Subject: Re: Using the sun to send a message
From: Ian Stirling
Date: 04/10/2004, 17:21
Newsgroups: alt.astronomy,alt.sci.seti,sci.astro.seti,sci.physics

In sci.physics The Ghost In The Machine <ewill@sirius.athghost7038suus.net> wrote:
In sci.physics, Ian Stirling
<root@mauve.demon.co.uk>
wrote
on 02 Oct 2004 12:58:09 GMT
<415ea5e0$0$42246$ed2e19e4@ptn-nntp-reader04.plus.net>:
In sci.physics Uncle Al <UncleAl0@hate.spam.net> wrote:
Skybuck Flying wrote:

Hi,

Seeing all the bullshit in this newsgroup or maybe sci-fi... or maybe
future technology I thought I add some of mine hehehehe.

My idea is to use the SUN as a way to send a message to aliens ;)

We build a big shield around the sun.

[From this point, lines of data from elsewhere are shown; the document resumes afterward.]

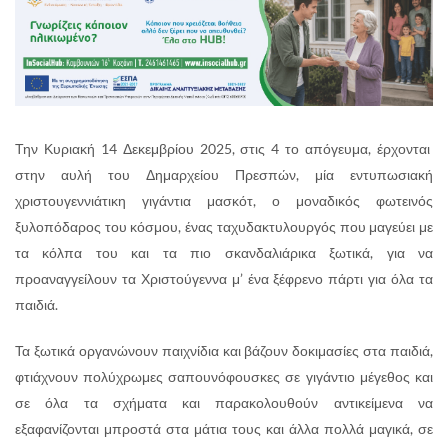
Την Κυριακή 14 Δεκεμβρίου 2025, στις 4 το απόγευμα, έρχονται
στην αυλή του Δημαρχείου Πρεσπών, μία εντυπωσιακή
χριστουγεννιάτικη γιγάντια μασκότ, ο μοναδικός φωτεινός
ξυλοπόδαρος του κόσμου, ένας ταχυδακτυλουργός που μαγεύει με
τα κόλπα του και τα πιο σκανδαλιάρικα ξωτικά, για να
προαναγγείλουν τα Χριστούγεννα μ’ ένα ξέφρενο πάρτι για όλα τα
παιδιά.
Τα ξωτικά οργανώνουν παιχνίδια και βάζουν δοκιμασίες στα παιδιά,
φτιάχνουν πολύχρωμες σαπουνόφουσκες σε γιγάντιο μέγεθος και
σε όλα τα σχήματα και παρακολουθούν αντικείμενα να
εξαφανίζονται μπροστά στα μάτια τους και άλλα πολλά μαγικά, σε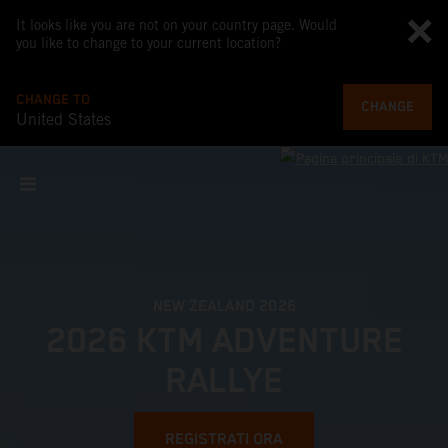
It looks like you are not on your country page. Would
you like to change to your current location?
CHANGE TO
CHANGE
United States
NEW ZEALAND 2026
2026 KTM ADVENTURE
RALLYE
REGISTRATI ORA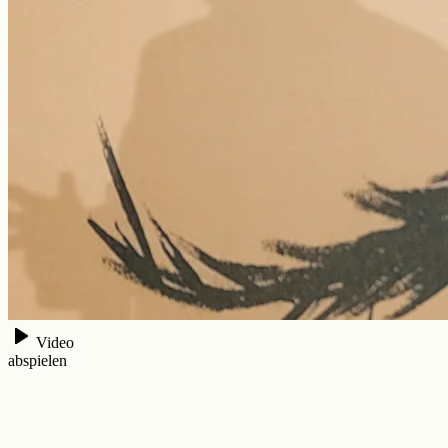
Video
abspielen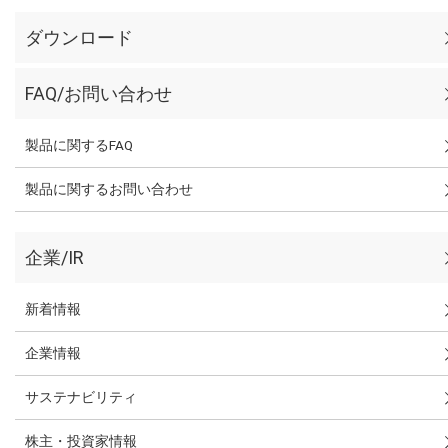
ダウンロード
FAQ/お問い合わせ
製品に関するFAQ
製品に関するお問い合わせ
企業/IR
新着情報
企業情報
サステナビリティ
株主・投資家情報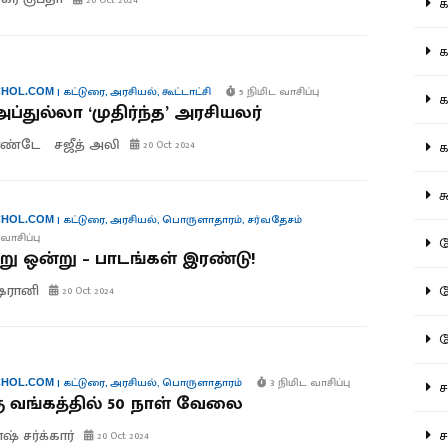
20 Oct 2024
கல
கவ
|
கட்டுரை
,
அரசியல்
,
கூட்டாட்சி
5 நிமிட வாசிப்பு
HOL.COM
க
அப்துல்லா ‘முதிர்ந்த’ அரசியலர்
பாண்டே
சஜீத் அலி
கா
20 Oct 2024
கூ
|
கட்டுரை
,
அரசியல்
,
பொருளாதாரம்
,
சர்வதேசம்
HOL.COM
வாசிப்பு
கே
ு ஒன்று – பாடங்கள் இரண்டு!
ஷெரானி
கே
20 Oct 2024
க
|
கட்டுரை
,
அரசியல்
,
பொருளாதாரம்
3 நிமிட வாசிப்பு
HOL.COM
சட
ு வங்கத்தில் 50 நாள் வேலை
் சர்க்கார்
சம
20 Oct 2024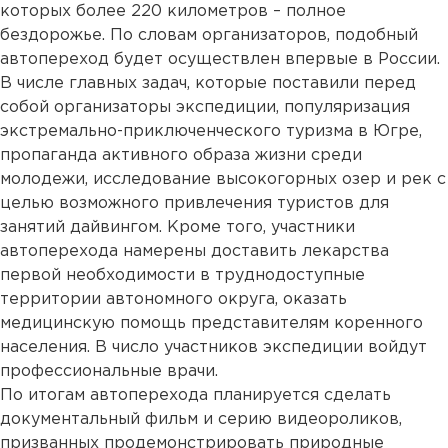
которых более 220 километров – полное
бездорожье. По словам организаторов, подобный
автопереход будет осуществлен впервые в России.
В числе главных задач, которые поставили перед
собой организаторы экспедиции, популяризация
экстремально-приключенческого туризма в Югре,
пропаганда активного образа жизни среди
молодежи, исследование высокогорных озер и рек с
целью возможного привлечения туристов для
занятий дайвингом. Кроме того, участники
автоперехода намерены доставить лекарства
первой необходимости в труднодоступные
территории автономного округа, оказать
медицинскую помощь представителям коренного
населения. В число участников экспедиции войдут
профессиональные врачи.
По итогам автоперехода планируется сделать
документальный фильм и серию видеороликов,
призванных продемонстрировать природные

And then we can turn it on and off
like a lamp.

Won't work.  Shield reaches equilibrium temp and emits.  Who is going
to launch it, NASA?  Ha ha ha.

Do the numbers before you laugh idiotically.
A shield around the sun at the diameter of the earth would reach 
around 0C.

(there are engineering difficulties.)

For starters -- where would the actual mass come from?  Also, the
shield will have to be in orbit around the Sun, at least during
initial construction.

If we were to generate a Dyson sphere out of pure iron -- I've no
idea what thickness would be required to resolve all of the
stresses and strains -- Uncle Al's observation will come true;
the shield will have to (eventually) throw out as much energy as the
Sun generates, lest things get overwarm inside.  Of course the
actual spectrum may be slightly different.  I'm not sure what

Radically different.
If you put it at earth orbit, it's a blackbody of 270K or so, not 2700.
At mercury orbit it's around 400K or so (not done numbers).

Would be a distinctly odd source.
No emission/absorbtion lines, surface temperature under a brown dwarf,
but anomolous luminosity.


If the sun is a black body, and so is the shell, then temperature
goes as the inverse second power of radius.